Rydal Keener is a young American idling his days away in Athens. Rydal becomes fascinated by couple of fellow Americans whom he's noticed in the city, professional fraudster Chester MacFarland and his pretty young wife Colette. Chester, physically at least, reminds Rydal of his recently deceased father with whom he had a troubled relationship, and Colette likewise resembles his teenage sweetheart Agnes, whom he was accused of raping when he was fifteen. Rydal's fate becomes fatally intertwined with the MacFarlands when he stumbles upon the aftermath of Chester's killing of a Greek detective. For reasons which are never entirely clear, even to himself, Rydal helps Chester conceal the body and then to escape the mainland under a false passport. Arriving in Crete, Chester and Rydal's oddly symbiotic relationship becomes increasingly toxic under the spectre of blackmail and the blossoming attraction between Rydal and Colette.
Highsmith pits Rydal and Chester in an increasingly bitter and dangerous battle of nerve and will, with suspenseful sequences in the labyrinthine Palace of Knossos and, later, in Paris. Highsmith devotees will appreciate the atmospheric travelogue she provides as a backdrop, in particular a vividly conjured portrait of off-season Crete. As her characters flit between destinations and identities, with Rydal in pursuit of Chester and the police in pursuit of them both, we are treated to a fascinating snapshot of travel in Europe in the mid-20th Century, a period that now seems curiously quaint.

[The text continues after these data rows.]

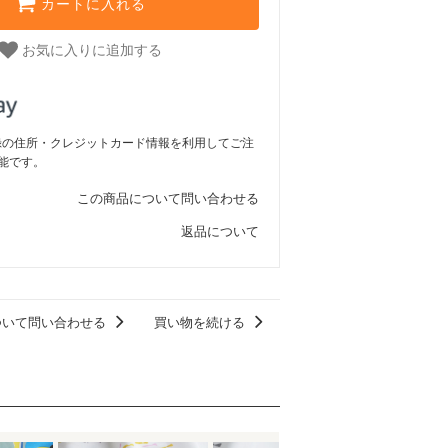
カートに入れる
お気に入りに追加する
ご登録の住所・クレジットカード情報を利用してご注
能です。
この商品について問い合わせる
返品について
ついて問い合わせる
買い物を続ける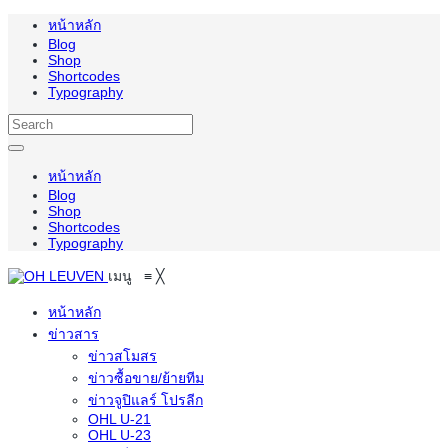
หน้าหลัก
Blog
Shop
Shortcodes
Typography
หน้าหลัก
Blog
Shop
Shortcodes
Typography
เมนู
≡
╳
หน้าหลัก
ข่าวสาร
ข่าวสโมสร
ข่าวซื้อขาย/ย้ายทีม
ข่าวจูปิแลร์ โปรลีก
OHL U-21
OHL U-23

There's nothing quaint about the disturbed psychologies of her three protagonists, however. As together they weave an ever more tangled web of violence and deception, Colette, the seemingly innocent bystander, remains strangely untroubled by the brutish criminality of her husband, or the insidious amorality of young Rydal. While Chester is a more or less old-fashioned con-man, bullishly proud of his ability to evade detection, Rydal is an altogether stranger breed of criminal, a parasitical character who simultaneously appears as both architect and victim of Chester's accumulating transgressions. Highsmith fans will know all too well that as this trio becomes inextricably bound together by mounting guilt, plotting their road to redemption is the last thing she has in mind.